Working with Text

This topic concerns identifying and manipulating text in a document, with particular focus on the body text property of documents, sections, and pages.

Here is the dictionary listing from the iWork Text Suite for the basic text elements: characters, words, and paragraphs; as well as the entry for the rich text class that contains their formatting properties:

The iWork Text Suite

character  [inh. rich text ] : One of some text’s characters.

elements

contained by rich text, paragraphs, words.

 

paragraph  [inh. rich text ] : One of some text’s paragraphs.

elements

contained by rich text.

 

word  [inh. rich text ] : One of some text’s words.

elements

contained by rich text, paragraphs.

 

rich text   pl  rich text : This provides the base rich text class for all iWork applications.

elements

contains characters, paragraphs, words

properties

colorRGB color | text ) : The color of the font.
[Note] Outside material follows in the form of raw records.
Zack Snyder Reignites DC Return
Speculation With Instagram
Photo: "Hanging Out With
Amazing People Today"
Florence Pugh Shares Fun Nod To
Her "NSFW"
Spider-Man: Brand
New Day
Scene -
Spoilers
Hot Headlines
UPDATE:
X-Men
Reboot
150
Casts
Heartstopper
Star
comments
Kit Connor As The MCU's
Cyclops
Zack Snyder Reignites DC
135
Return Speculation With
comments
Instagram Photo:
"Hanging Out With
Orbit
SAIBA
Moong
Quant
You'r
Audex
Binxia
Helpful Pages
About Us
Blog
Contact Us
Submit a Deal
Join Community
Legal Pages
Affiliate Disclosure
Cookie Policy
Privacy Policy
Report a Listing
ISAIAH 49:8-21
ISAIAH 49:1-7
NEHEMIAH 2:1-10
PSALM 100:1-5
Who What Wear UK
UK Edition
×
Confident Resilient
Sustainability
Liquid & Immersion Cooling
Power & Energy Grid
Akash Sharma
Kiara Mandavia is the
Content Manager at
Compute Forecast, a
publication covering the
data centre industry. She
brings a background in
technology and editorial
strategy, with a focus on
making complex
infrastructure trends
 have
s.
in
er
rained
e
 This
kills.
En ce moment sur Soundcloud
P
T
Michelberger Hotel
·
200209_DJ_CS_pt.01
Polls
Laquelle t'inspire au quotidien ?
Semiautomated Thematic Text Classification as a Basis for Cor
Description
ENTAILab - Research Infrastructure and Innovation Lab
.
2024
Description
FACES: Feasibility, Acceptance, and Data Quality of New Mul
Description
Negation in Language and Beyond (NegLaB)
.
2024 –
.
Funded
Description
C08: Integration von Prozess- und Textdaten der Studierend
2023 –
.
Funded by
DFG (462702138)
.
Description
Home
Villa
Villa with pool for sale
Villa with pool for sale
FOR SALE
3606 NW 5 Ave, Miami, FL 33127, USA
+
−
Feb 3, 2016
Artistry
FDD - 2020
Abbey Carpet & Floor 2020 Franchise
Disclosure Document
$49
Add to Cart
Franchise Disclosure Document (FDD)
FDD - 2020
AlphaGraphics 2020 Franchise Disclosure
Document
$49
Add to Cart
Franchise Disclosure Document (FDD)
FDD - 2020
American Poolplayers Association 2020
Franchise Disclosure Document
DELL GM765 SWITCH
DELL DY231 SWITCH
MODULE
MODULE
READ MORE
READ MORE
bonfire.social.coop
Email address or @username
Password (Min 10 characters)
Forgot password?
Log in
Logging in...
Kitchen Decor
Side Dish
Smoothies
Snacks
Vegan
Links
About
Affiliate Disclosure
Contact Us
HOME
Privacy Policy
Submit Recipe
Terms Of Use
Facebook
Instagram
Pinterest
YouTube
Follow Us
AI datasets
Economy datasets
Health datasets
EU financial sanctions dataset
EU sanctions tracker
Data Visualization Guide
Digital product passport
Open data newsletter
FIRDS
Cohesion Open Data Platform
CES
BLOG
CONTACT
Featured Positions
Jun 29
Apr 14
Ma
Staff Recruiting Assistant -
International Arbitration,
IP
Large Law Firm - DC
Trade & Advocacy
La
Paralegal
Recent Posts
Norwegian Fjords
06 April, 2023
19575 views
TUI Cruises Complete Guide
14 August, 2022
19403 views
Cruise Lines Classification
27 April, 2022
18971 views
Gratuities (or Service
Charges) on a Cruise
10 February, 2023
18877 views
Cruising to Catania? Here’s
Expressed as an RGB value consisting of a list of three color values from 0 to 65535. ex: Blue = {0, 0, 65535}. In addition, the lowercase names of the following standard colors can be used in place of RGB color value lists: "black", "blue", "brown", "cyan", "green", "magenta", "orange", "purple", "red", "yellow", "gray", and "white".

fonttext ) : The name of the font. Can be the PostScript name, such as: “TimesNewRomanPS-ItalicMT”, or display name: “Times New Roman Italic”. TIP: Use the Font Book application get the information about a typeface.

sizeinteger ) : The size of the font (in points).

These object and properties will be incorporated into the discussion and examples about how to locate, extract, and manipulate text.

Identifying Text

DO THIS ►For use with this tutorial DOWNLOAD the example Alice in Wonderland Pages document.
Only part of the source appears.